- **WHAT IS REQUIRED**:
Reproduce the listing below in full and without alteration, apart from its pictures.

- **RECORDS TO USE**:
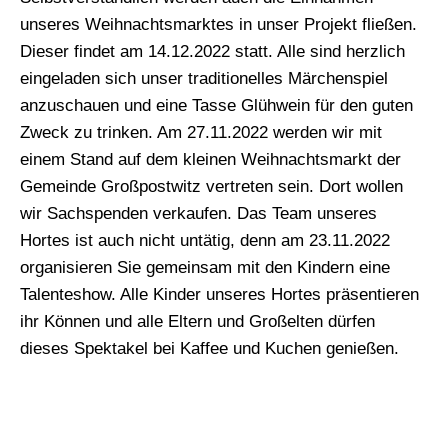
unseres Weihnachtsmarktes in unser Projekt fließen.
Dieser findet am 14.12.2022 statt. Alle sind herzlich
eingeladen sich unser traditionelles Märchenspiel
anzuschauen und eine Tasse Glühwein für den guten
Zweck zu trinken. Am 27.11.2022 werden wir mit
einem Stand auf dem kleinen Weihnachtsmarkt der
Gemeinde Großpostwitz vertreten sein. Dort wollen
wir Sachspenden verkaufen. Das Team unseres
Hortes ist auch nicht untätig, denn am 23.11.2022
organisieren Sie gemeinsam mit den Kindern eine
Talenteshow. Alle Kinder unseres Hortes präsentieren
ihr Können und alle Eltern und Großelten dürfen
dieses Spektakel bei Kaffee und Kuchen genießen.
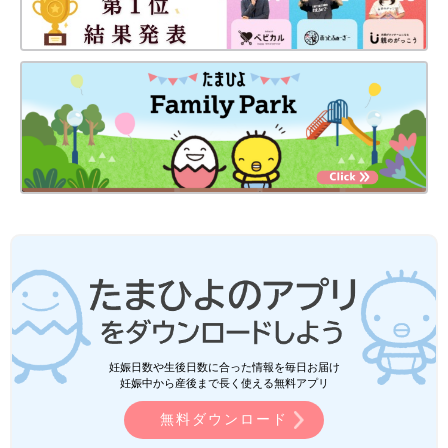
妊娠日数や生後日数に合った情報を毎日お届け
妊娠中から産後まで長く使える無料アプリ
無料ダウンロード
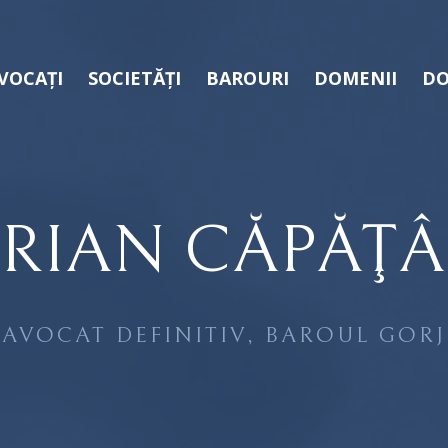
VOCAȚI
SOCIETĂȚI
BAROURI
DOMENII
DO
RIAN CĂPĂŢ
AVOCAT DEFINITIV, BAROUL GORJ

- **RESPONSE FOR THIS EXERCISE**:
unseres Weihnachtsmarktes in unser Projekt fließen.
Dieser findet am 14.12.2022 statt. Alle sind herzlich
eingeladen sich unser traditionelles Märchenspiel
anzuschauen und eine Tasse Glühwein für den guten
Zweck zu trinken. Am 27.11.2022 werden wir mit
einem Stand auf dem kleinen Weihnachtsmarkt der
Gemeinde Großpostwitz vertreten sein. Dort wollen
wir Sachspenden verkaufen. Das Team unseres
Hortes ist auch nicht untätig, denn am 23.11.2022
organisieren Sie gemeinsam mit den Kindern eine
Talenteshow. Alle Kinder unseres Hortes präsentieren
ihr Können und alle Eltern und Großelten dürfen
dieses Spektakel bei Kaffee und Kuchen genießen.
妊娠日数や生後日数に合った情報を毎日お届け
妊娠中から産後まで長く使える無料アプリ
無料ダウンロード
VOCAȚI
SOCIETĂȚI
BAROURI
DOMENII
DO
RIAN CĂPĂŢ
AVOCAT DEFINITIV, BAROUL GORJ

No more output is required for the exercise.